WORK REQUIRED:
Below are the entries. Print only the lines starting at the one with "am Tag aufladen." and ending at the one with "werkt averechts bij", exactly, with no pictures.
[[ RECORD EXCERPTS, beginning ]]
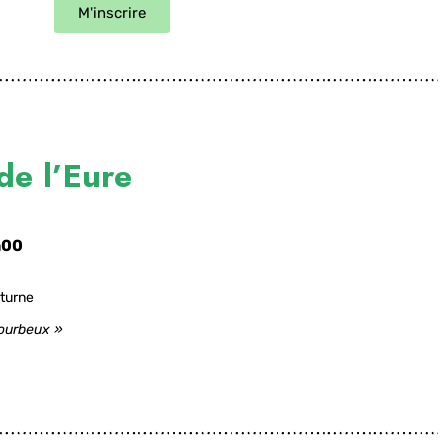
M'inscrire
e l’Eure
h00
cturne
Bourbeux »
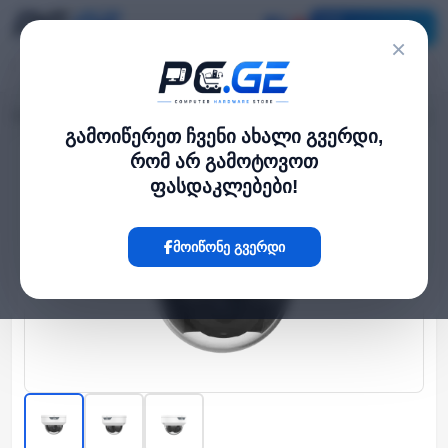
კატალოგი
×
მთავარი
გარე IP კამერები
IP კამერა - 5მპ, 2.8მმ, Dome, Mic, IK10, Uniview
›
›
გამოიწერეთ ჩვენი ახალი გვერდი,
რომ არ გამოტოვოთ
Hot
ფასდაკლებები!
მოიწონე გვერდი
‹
›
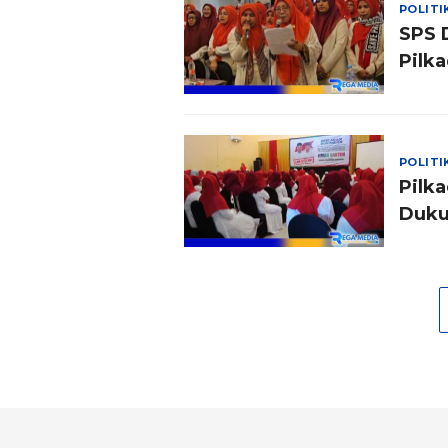
POLITI
SPS 
Pilk
POLITI
Pilk
Duku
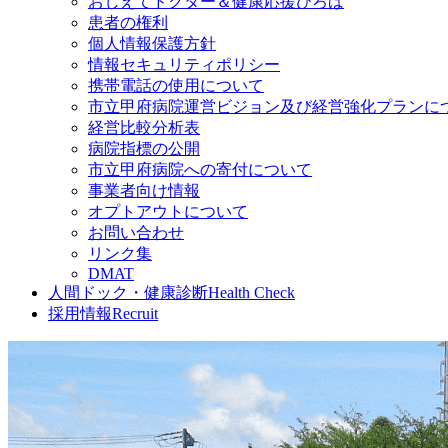
おしえてドクター＆健康応援ひろば
患者の権利
個人情報保護方針
情報セキュリティポリシー
携帯電話の使用について
市立甲府病院運営ビジョン及び経営強化プランに
経営比較分析表
病院指標の公開
市立甲府病院への寄付について
事業者向け情報
オプトアウトについて
お問い合わせ
リンク集
DMAT
人間ドック・健康診断
Health Check
採用情報
Recruit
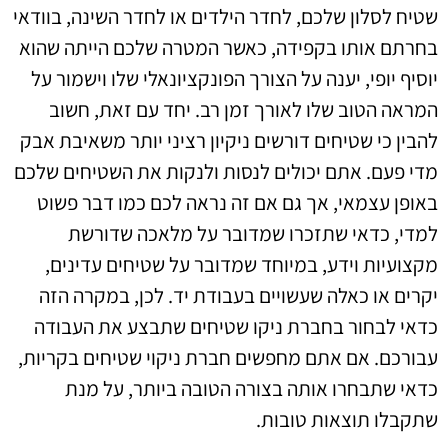
שטיח לסלון שלכם, לחדר הילדים או לחדר השינה, בוודאי
בחרתם אותו בקפידה, כאשר המטרה שלכם הייתה שהוא
יוסיף יופי, יענה על הצורך הפונקציונאלי שלו וישמור על
המראה הטוב שלו לאורך זמן רב. יחד עם זאת, חשוב
להבין כי שטיחים דורשים ניקיון רציני יותר משאיבת אבק
מדי פעם. אתם יכולים לנסות ולנקות את השטיחים שלכם
באופן עצמאי, אך גם אם זה נראה לכם כמו דבר פשוט
למדי, כדאי שתזכרו שמדובר על מלאכה שדורשת
מקצועיות וידע, במיוחד שמדובר על שטיחים עדינים,
יקרים או כאלה שעשויים בעבודת יד. לכן, במקרה הזה
כדאי לבחור בחברת ניקו שטיחים שתבצע את העבודה
עבורכם. אם אתם מחפשים חברת ניקוי שטיחים בקריות,
כדאי שתבחרו אותה בצורה הטובה ביותר, על מנת
שתקבלו תוצאות טובות.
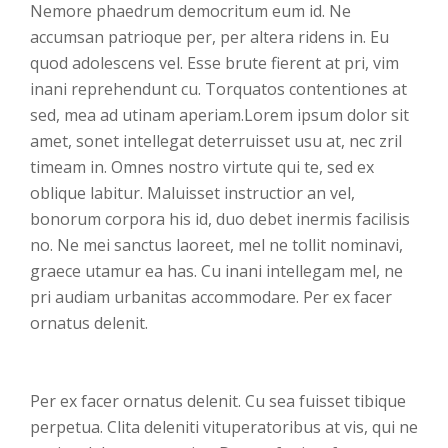
Nemore phaedrum democritum eum id. Ne
accumsan patrioque per, per altera ridens in. Eu
quod adolescens vel. Esse brute fierent at pri, vim
inani reprehendunt cu. Torquatos contentiones at
sed, mea ad utinam aperiam.Lorem ipsum dolor sit
amet, sonet intellegat deterruisset usu at, nec zril
timeam in. Omnes nostro virtute qui te, sed ex
oblique labitur. Maluisset instructior an vel,
bonorum corpora his id, duo debet inermis facilisis
no. Ne mei sanctus laoreet, mel ne tollit nominavi,
graece utamur ea has. Cu inani intellegam mel, ne
pri audiam urbanitas accommodare. Per ex facer
ornatus delenit.
Per ex facer ornatus delenit. Cu sea fuisset tibique
perpetua. Clita deleniti vituperatoribus at vis, qui ne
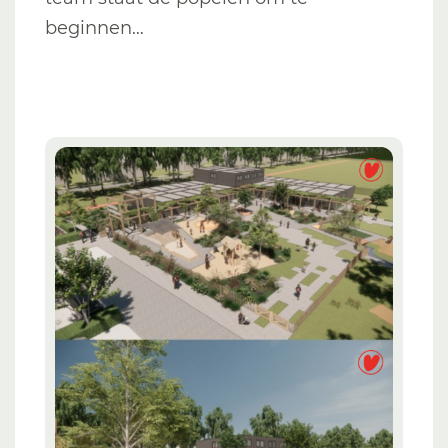
beginnen…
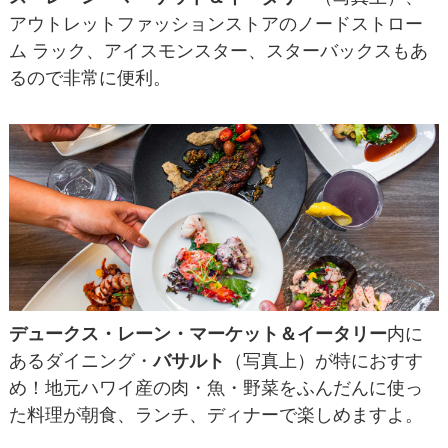
アウトレットファッションストアのノードストロー
ム ラック、アイスモンスター、スターバックスもあ
るので非常に便利。
デュークス・レーン・マーケット＆イータリー
内に
あるダイニング・
バサルト
（写真上）が特におすす
め！地元ハワイ産の肉・魚・野菜をふんだんに使っ
た料理が朝食、ランチ、ディナーで楽しめますよ。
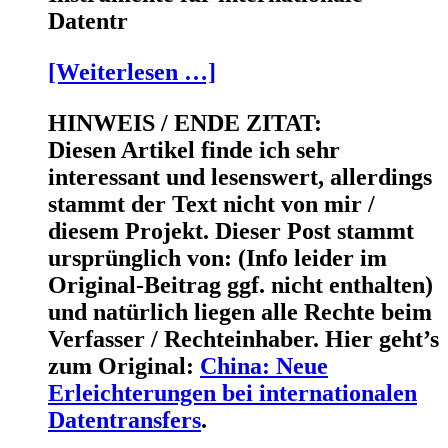
Datentr
[Weiterlesen …]
HINWEIS / ENDE ZITAT:
Diesen Artikel finde ich sehr
interessant und lesenswert, allerdings
stammt der Text nicht von mir /
diesem Projekt. Dieser Post stammt
ursprünglich von: (Info leider im
Original-Beitrag ggf. nicht enthalten)
und natürlich liegen alle Rechte beim
Verfasser / Rechteinhaber. Hier geht’s
zum Original:
China: Neue
Erleichterungen bei internationalen
Datentransfers
.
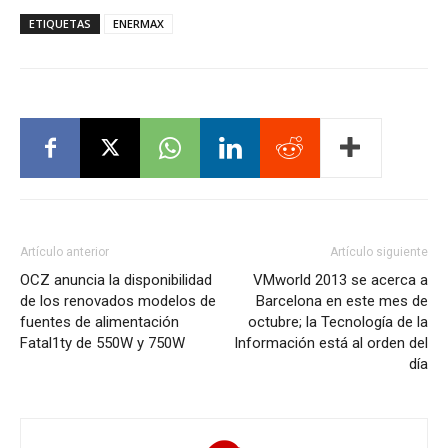
ETIQUETAS
ENERMAX
Artículo anterior
Artículo siguiente
OCZ anuncia la disponibilidad
VMworld 2013 se acerca a
de los renovados modelos de
Barcelona en este mes de
fuentes de alimentación
octubre; la Tecnología de la
Fatal1ty de 550W y 750W
Información está al orden del
día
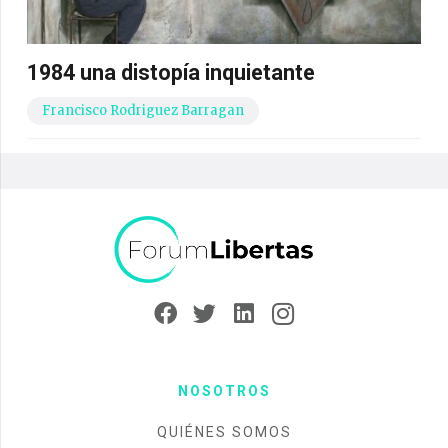
1984 una distopía inquietante
Francisco Rodriguez Barragan
NOSOTROS
QUIÉNES SOMOS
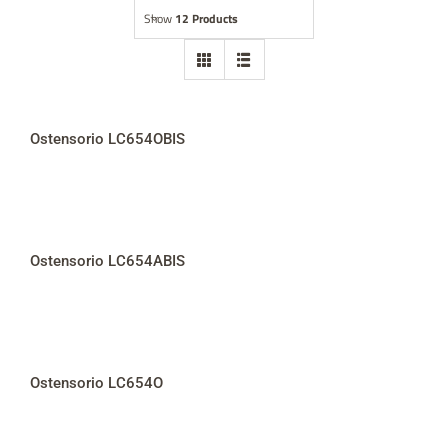
Show
12 Products
Abbigliamento
Statue
Arredo chiese
Ostensorio LC654OBIS
Accessori ecclesiastici
Opere nel mondo
Ostensorio LC654ABIS
Contatti
Giubileo 2025
Ostensorio LC654O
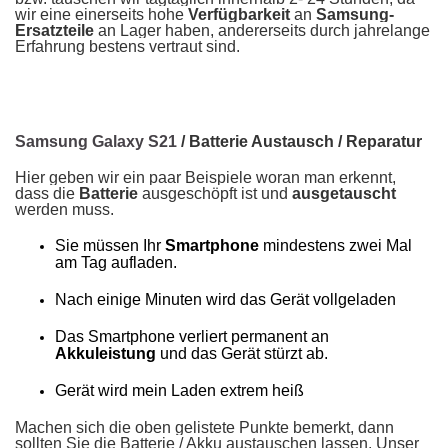
wir eine einerseits hohe
Verfügbarkeit
an
Samsung-
Ersatzteile
an Lager haben, andererseits durch jahrelange
Erfahrung bestens vertraut sind.
Samsung Galaxy S21
/ Batterie Austausch / Reparatur
Hier geben wir ein paar Beispiele woran man erkennt,
dass die
Batterie
ausgeschöpft ist und
ausgetauscht
werden muss.
Sie müssen Ihr
Smartphone
mindestens zwei Mal
am Tag aufladen.
Nach einige Minuten wird das Gerät vollgeladen
Das Smartphone verliert permanent an
Akkuleistung
und das Gerät stürzt ab.
Gerät wird mein Laden extrem heiß
Machen sich die oben gelistete Punkte bemerkt, dann
sollten Sie die Batterie / Akku
austauschen lassen. Unser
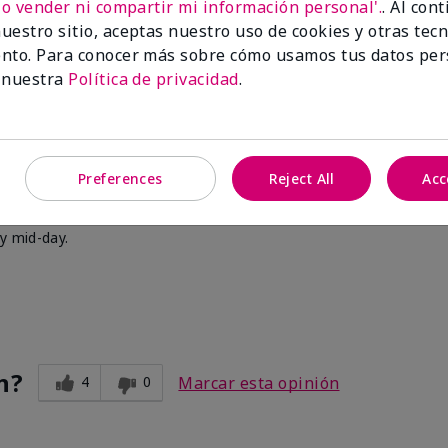
No vender ni compartir mi información personal'.
. Al con
uestro sitio, aceptas nuestro uso de cookies y otras tec
nto. Para conocer más sobre cómo usamos tus datos per
 nuestra
Política de privacidad
.
n?
3
0
Marcar esta opinión
't last long
Preferences
Reject All
Acc
by mid-day.
n?
4
0
Marcar esta opinión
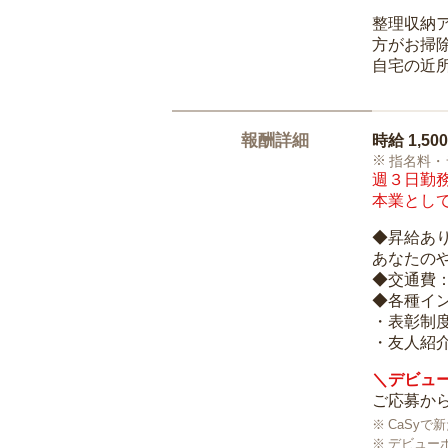
整理収納
方がお掃
自宅の近
報酬詳細
時給
1,50
指名料・
週３日勤務
本業として
◆昇給あ
あなたの
◆交通費
◆各種イ
・表彰制
・友人紹介
＼デビュー
ご応募から
CaSy
デビュー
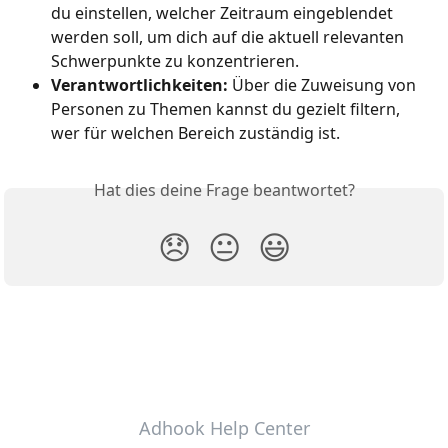
du einstellen, welcher Zeitraum eingeblendet 
werden soll, um dich auf die aktuell relevanten 
Schwerpunkte zu konzentrieren.
Verantwortlichkeiten:
 Über die Zuweisung von 
Personen zu Themen kannst du gezielt filtern, 
wer für welchen Bereich zuständig ist.
Hat dies deine Frage beantwortet?
😞
😐
😃
Adhook Help Center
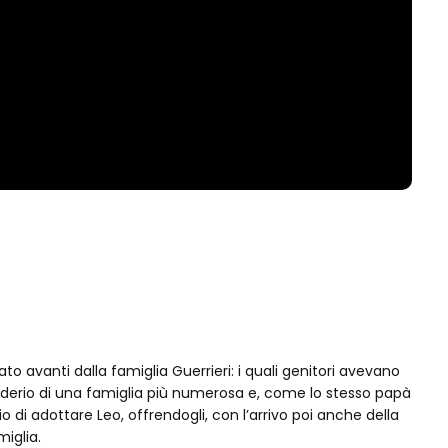
ato avanti dalla famiglia Guerrieri: i quali genitori avevano
esiderio di una famiglia più numerosa e, come lo stesso papà
io di adottare Leo, offrendogli, con l’arrivo poi anche della
iglia.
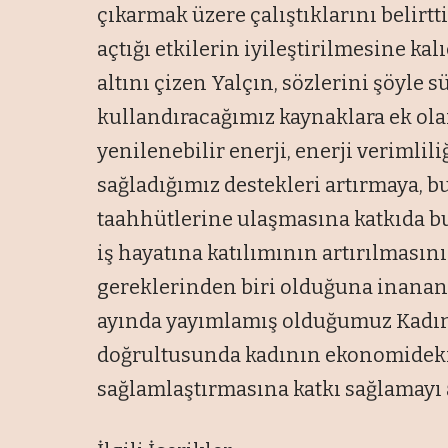
çıkarmak üzere çalıştıklarını belirtt
açtığı etkilerin iyileştirilmesine ka
altını çizen Yalçın, sözlerini şöyle
kullandıracağımız kaynaklara ek ola
yenilenebilir enerji, enerji verimlili
sağladığımız destekleri artırmaya, bu
taahhütlerine ulaşmasına katkıda bu
iş hayatına katılımının artırılması
gereklerinden biri olduğuna inanan 
ayında yayımlamış olduğumuz Kadını
doğrultusunda kadının ekonomideki 
sağlamlaştırmasına katkı sağlamayı 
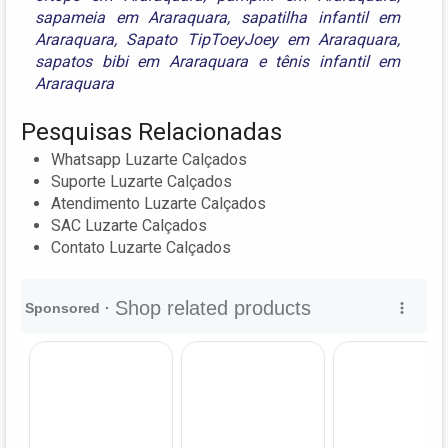
sapameia em Araraquara
,
sapatilha infantil em
Araraquara
,
Sapato TipToeyJoey em Araraquara
,
sapatos bibi em Araraquara
e
tênis infantil em
Araraquara
Pesquisas Relacionadas
Whatsapp Luzarte Calçados
Suporte Luzarte Calçados
Atendimento Luzarte Calçados
SAC Luzarte Calçados
Contato Luzarte Calçados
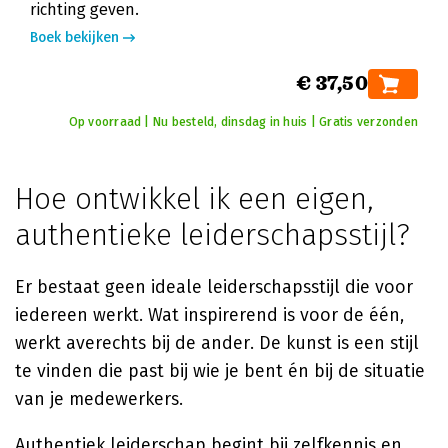
richting geven.
Boek bekijken
€ 37,50
Op voorraad | Nu besteld, dinsdag in huis | Gratis verzonden
Hoe ontwikkel ik een eigen,
authentieke leiderschapsstijl?
Er bestaat geen ideale leiderschapsstijl die voor
iedereen werkt. Wat inspirerend is voor de één,
werkt averechts bij de ander. De kunst is een stijl
te vinden die past bij wie je bent én bij de situatie
van je medewerkers.
Authentiek leiderschap begint bij zelfkennis en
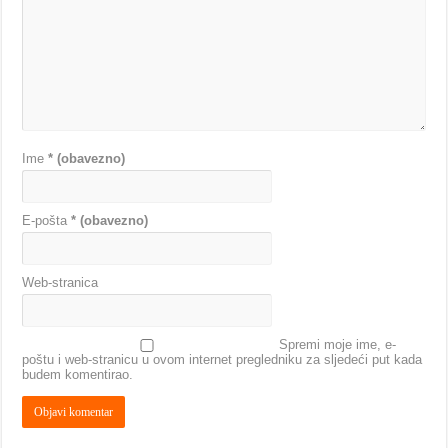
Ime
* (obavezno)
E-pošta
* (obavezno)
Web-stranica
Spremi moje ime, e-
poštu i web-stranicu u ovom internet pregledniku za sljedeći put kada
budem komentirao.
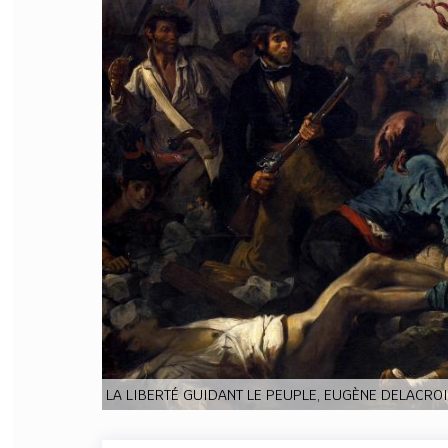
FILODIRITTO
RED
LA LIBERTÉ GUIDANT LE PEUPLE, EUGÈNE DELACROIX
[[ RECORD EXCERPTS, end ]]
RESPONSE BOX:
am Tag aufladen.
Nach einige Minuten wird das Gerät vollgeladen
Das Smartphone verliert permanent an
Akkuleistung
und das Gerät stürzt ab.
Gerät wird mein Laden extrem heiß
Machen sich die oben gelistete Punkte bemerkt, dann
sollten Sie die Batterie / Akku
austauschen lassen. Unser
No vender ni compartir mi información personal'.
. Al con
uestro sitio, aceptas nuestro uso de cookies y otras tec
nto. Para conocer más sobre cómo usamos tus datos per
 nuestra
Política de privacidad
.
n?
3
0
Marcar esta opinión
't last long
Preferences
Reject All
Acc
by mid-day.
n?
4
0
Marcar esta opinión
整理収納
方がお掃
自宅の近
報酬詳細
時給
1,50
指名料・
週３日勤務
本業として
◆昇給あ
あなたの
◆交通費
◆各種イ
・表彰制
・友人紹介
＼デビュー
ご応募から
CaSy
デビュー
du einstellen, welcher Zeitraum eingeblendet 
werden soll, um dich auf die aktuell relevanten 
Schwerpunkte zu konzentrieren.
Verantwortlichkeiten:
 Über die Zuweisung von 
Personen zu Themen kannst du gezielt filtern, 
wer für welchen Bereich zuständig ist.
Hat dies deine Frage beantwortet?
😞
😐
😃
Adhook Help Center
ato avanti dalla famiglia Guerrieri: i quali genitori avevano
esiderio di una famiglia più numerosa e, come lo stesso papà
io di adottare Leo, offrendogli, con l’arrivo poi anche della
iglia.
çıkarmak üzere çalıştıklarını belirtt
açtığı etkilerin iyileştirilmesine ka
altını çizen Yalçın, sözlerini şöyle
kullandıracağımız kaynaklara ek ola
yenilenebilir enerji, enerji verimlili
sağladığımız destekleri artırmaya, bu
taahhütlerine ulaşmasına katkıda bu
iş hayatına katılımının artırılması
gereklerinden biri olduğuna inanan 
ayında yayımlamış olduğumuz Kadını
doğrultusunda kadının ekonomideki 
sağlamlaştırmasına katkı sağlamayı 
sapameia em Araraquara
,
sapatilha infantil em
Araraquara
,
Sapato TipToeyJoey em Araraquara
,
sapatos bibi em Araraquara
e
tênis infantil em
Araraquara
Pesquisas Relacionadas
Whatsapp Luzarte Calçados
Suporte Luzarte Calçados
Atendimento Luzarte Calçados
SAC Luzarte Calçados
Contato Luzarte Calçados
richting geven.
Boek bekijken
€ 37,50
Op voorraad | Nu besteld, dinsdag in huis | Gratis verzonden
Hoe ontwikkel ik een eigen,
authentieke leiderschapsstijl?
Er bestaat geen ideale leiderschapsstijl die voor
iedereen werkt. Wat inspirerend is voor de één,
werkt averechts bij de ander. De kunst is een stijl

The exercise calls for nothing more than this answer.